Oncologia · Episódio 11

Dr. Diogo de Brito Sales

Oncologista clínico em Goiânia — GO

Dr. Diogo de Brito Sales é oncologista clínico em Goiânia e foi o convidado do episódio 11 do tô de alta podcast.

57 minutos

Episódio 11 do tô de alta podcast, com Edu Esperidião e Dra. Leninha Souza.

Quem é Diogo

Ele estava na turma que preparava para o ITA, querendo projetar foguetes. Sonhou que ia ser médico e, no mesmo dia, ligou para a mãe avisando que ia trocar de turma.

Diogo de Brito Sales é, na ordem em que ele mesmo se apresenta, cearense, metaleiro e médico. Oncologista clínico em Goiânia, diz que dá mais notícia boa do que a maioria das pessoas imagina.

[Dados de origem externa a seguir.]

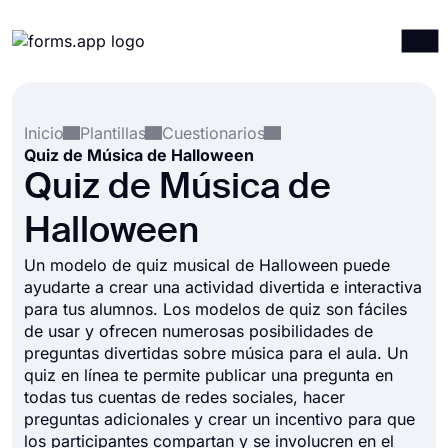
Productos
Iniciar sesión
Registrarse
Inicio
Plantillas
Cuestionarios
Integraciones
Quiz de Música de Halloween
Plantillas
Quiz de Música de
Recursos
Halloween
Precios
Un modelo de quiz musical de Halloween puede
ayudarte a crear una actividad divertida e interactiva
para tus alumnos. Los modelos de quiz son fáciles
de usar y ofrecen numerosas posibilidades de
preguntas divertidas sobre música para el aula. Un
quiz en línea te permite publicar una pregunta en
todas tus cuentas de redes sociales, hacer
preguntas adicionales y crear un incentivo para que
los participantes compartan y se involucren en el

  • Cearense, de Fortaleza. Diz que não sente falta da praia — sente falta de tudo que vem junto com ela.
  • No Ceará, prestar ITA e IME é tradição. Ele estava na turma que preparava para o ITA: queria engenharia aeronáutica, para projetar foguetes.
  • Sonhou que era médico, ligou para a mãe no mesmo dia e trocou de turma. Nunca chegou a fazer a prova.
  • Metaleiro. Já teve banda — “nada sério, só de brincadeira” — e sente falta dos shows que via quando morava em São Paulo.
  • O mar é a outra paixão: mergulha e surfa. Entrou como tripulante numa regata de Recife a Fernando de Noronha sem saber velejar; o barco quebrou, pegaram tempestade e mesmo assim subiram no pódio.
  • Anda sempre com um livro. Ganhou dois sobre travessias no mar justamente por causa dessa regata.
  • Pai. Os pacientes perguntam pelos filhos e pelo cachorro — quem aparece nas redes é a esposa.

Trechos da conversa

Sobre a notícia que ninguém espera
A gente dá mais notícia boa do que ruim, viu, pessoal?
Sobre a bala mágica
Existe uma teoria da bala mágica. Acho que a gente nunca vai ter a bala mágica — mas vai ter várias munições diferentes, para usar em cenários diferentes.
Sobre o peso que se atribui à oncologia
A gente coloca um peso muito grande na minha especialidade, que na verdade é partilhado por quase todas. A decisão de um gastro diante de um paciente com cirrose é tão pesada quanto a do cardiologista diante de uma insuficiência cardíaca. Talvez eu veja com uma frequência maior, mas o peso é igual para quase todo mundo.
Sobre como ele se apresenta
Eu sou, em ordem: cearense, metaleiro e médico.
Sobre escolher carreira aos 17
A gente é muito jovem quando vai escolher carreira. Não tem dimensão do que é uma universidade, não tem dimensão do que é uma carreira. E está lá, com 17, 18 anos, escolhendo.
Sobre a regata que virou aventura
Eu não velejo nada, mas um amigo estava aprendendo e disse: vai ter uma regata que sai de Recife para Fernando de Noronha, bora. O barco quebrou, pegamos tempestade — e ainda conseguimos pódio.

Falas do episódio 11 do tô de alta podcast, editadas para leitura.